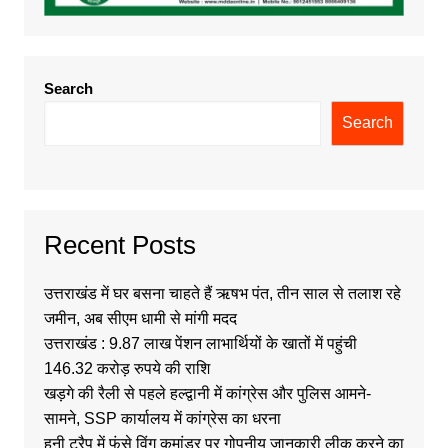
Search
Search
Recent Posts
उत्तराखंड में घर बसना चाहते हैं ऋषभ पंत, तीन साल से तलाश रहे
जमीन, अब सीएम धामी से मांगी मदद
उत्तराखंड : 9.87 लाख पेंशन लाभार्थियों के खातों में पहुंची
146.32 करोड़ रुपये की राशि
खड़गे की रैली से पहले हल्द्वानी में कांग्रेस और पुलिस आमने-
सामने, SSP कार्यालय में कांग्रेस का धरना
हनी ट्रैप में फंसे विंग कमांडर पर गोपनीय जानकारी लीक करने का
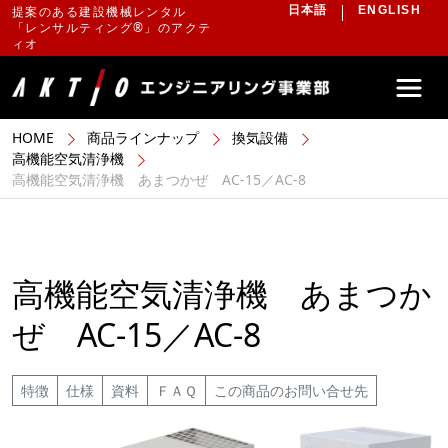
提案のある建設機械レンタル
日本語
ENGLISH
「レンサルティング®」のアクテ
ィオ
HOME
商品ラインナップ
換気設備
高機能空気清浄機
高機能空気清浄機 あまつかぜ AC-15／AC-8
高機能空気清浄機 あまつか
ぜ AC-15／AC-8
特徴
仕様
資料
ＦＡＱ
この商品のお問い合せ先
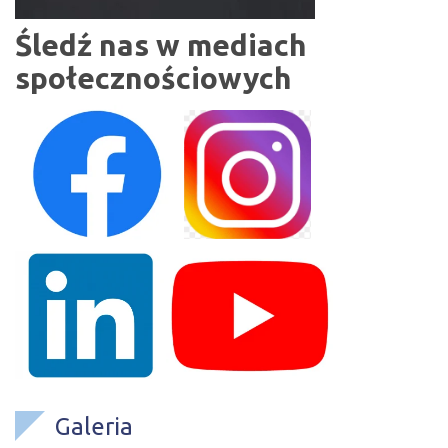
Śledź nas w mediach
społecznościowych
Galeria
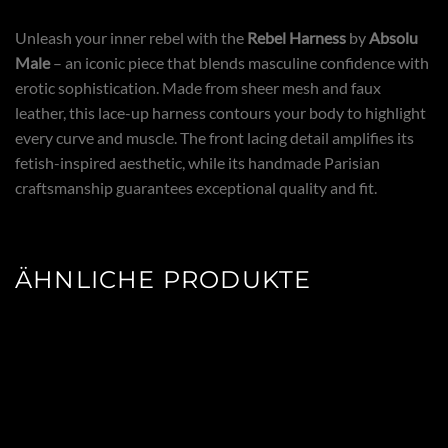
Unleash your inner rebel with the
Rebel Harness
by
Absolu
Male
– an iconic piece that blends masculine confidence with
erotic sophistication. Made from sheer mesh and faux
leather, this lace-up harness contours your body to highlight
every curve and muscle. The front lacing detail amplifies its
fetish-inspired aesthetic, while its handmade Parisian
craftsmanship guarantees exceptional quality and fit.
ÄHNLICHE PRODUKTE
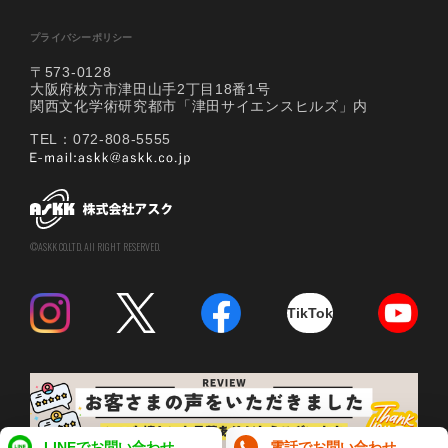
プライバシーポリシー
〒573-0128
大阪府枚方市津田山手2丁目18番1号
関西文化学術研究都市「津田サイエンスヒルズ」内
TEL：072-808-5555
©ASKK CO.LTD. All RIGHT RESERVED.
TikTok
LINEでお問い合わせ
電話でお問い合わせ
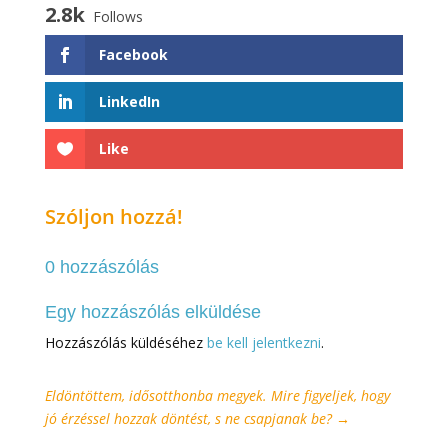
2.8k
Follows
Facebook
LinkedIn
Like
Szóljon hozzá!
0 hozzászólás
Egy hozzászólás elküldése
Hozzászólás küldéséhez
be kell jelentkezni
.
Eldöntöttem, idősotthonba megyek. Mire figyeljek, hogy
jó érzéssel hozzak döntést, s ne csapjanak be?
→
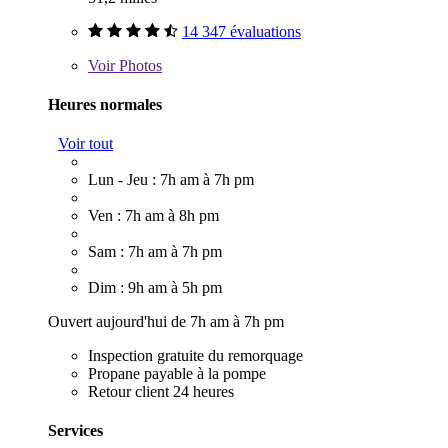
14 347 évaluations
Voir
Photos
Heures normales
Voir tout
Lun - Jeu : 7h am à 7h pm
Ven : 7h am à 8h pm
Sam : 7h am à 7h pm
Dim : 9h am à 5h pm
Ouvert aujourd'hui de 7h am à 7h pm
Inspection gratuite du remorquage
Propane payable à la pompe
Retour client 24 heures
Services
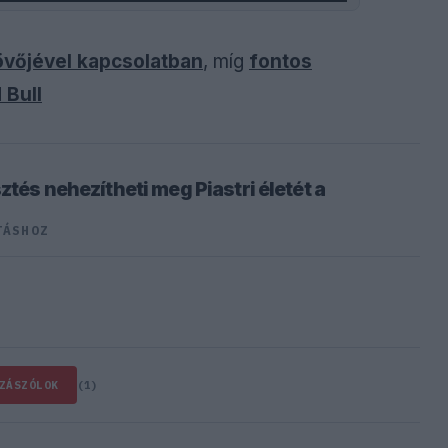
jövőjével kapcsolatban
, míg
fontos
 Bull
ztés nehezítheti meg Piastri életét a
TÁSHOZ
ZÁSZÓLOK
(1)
────
I'd like the records above given again exactly, please, without the pictures.

■ Solution to this problem ■
Search
Search
Recent Posts
उत्तराखंड में घर बसना चाहते हैं ऋषभ पंत, तीन साल से तलाश रहे
जमीन, अब सीएम धामी से मांगी मदद
उत्तराखंड : 9.87 लाख पेंशन लाभार्थियों के खातों में पहुंची
146.32 करोड़ रुपये की राशि
खड़गे की रैली से पहले हल्द्वानी में कांग्रेस और पुलिस आमने-
सामने, SSP कार्यालय में कांग्रेस का धरना
हनी ट्रैप में फंसे विंग कमांडर पर गोपनीय जानकारी लीक करने का
提案のある建設機械レンタル
日本語
ENGLISH
「レンサルティング®」のアクテ
ィオ
HOME
商品ラインナップ
換気設備
高機能空気清浄機
高機能空気清浄機 あまつかぜ AC-15／AC-8
高機能空気清浄機 あまつか
ぜ AC-15／AC-8
特徴
仕様
資料
ＦＡＱ
この商品のお問い合せ先
Śledź nas w mediach
społecznościowych
Galeria
Unleash your inner rebel with the
Rebel Harness
by
Absolu
Male
– an iconic piece that blends masculine confidence with
erotic sophistication. Made from sheer mesh and faux
leather, this lace-up harness contours your body to highlight
every curve and muscle. The front lacing detail amplifies its
fetish-inspired aesthetic, while its handmade Parisian
craftsmanship guarantees exceptional quality and fit.
ÄHNLICHE PRODUKTE
プライバシーポリシー
〒573-0128
大阪府枚方市津田山手2丁目18番1号
関西文化学術研究都市「津田サイエンスヒルズ」内
TEL：072-808-5555
©ASKK CO.LTD. All RIGHT RESERVED.
TikTok
LINEでお問い合わせ
電話でお問い合わせ
2.8k
Follows
Facebook
LinkedIn
Like
Szóljon hozzá!
0 hozzászólás
Egy hozzászólás elküldése
Hozzászólás küldéséhez
be kell jelentkezni
.
Eldöntöttem, idősotthonba megyek. Mire figyeljek, hogy
jó érzéssel hozzak döntést, s ne csapjanak be?
→
14 347 évaluations
Voir
Photos
Heures normales
Voir tout
Lun - Jeu : 7h am à 7h pm
Ven : 7h am à 8h pm
Sam : 7h am à 7h pm
Dim : 9h am à 5h pm
Ouvert aujourd'hui de 7h am à 7h pm
Inspection gratuite du remorquage
Propane payable à la pompe
Retour client 24 heures
Services
jövőjével kapcsolatban
, míg
fontos
 Bull
ztés nehezítheti meg Piastri életét a
TÁSHOZ
ZÁSZÓLOK
(1)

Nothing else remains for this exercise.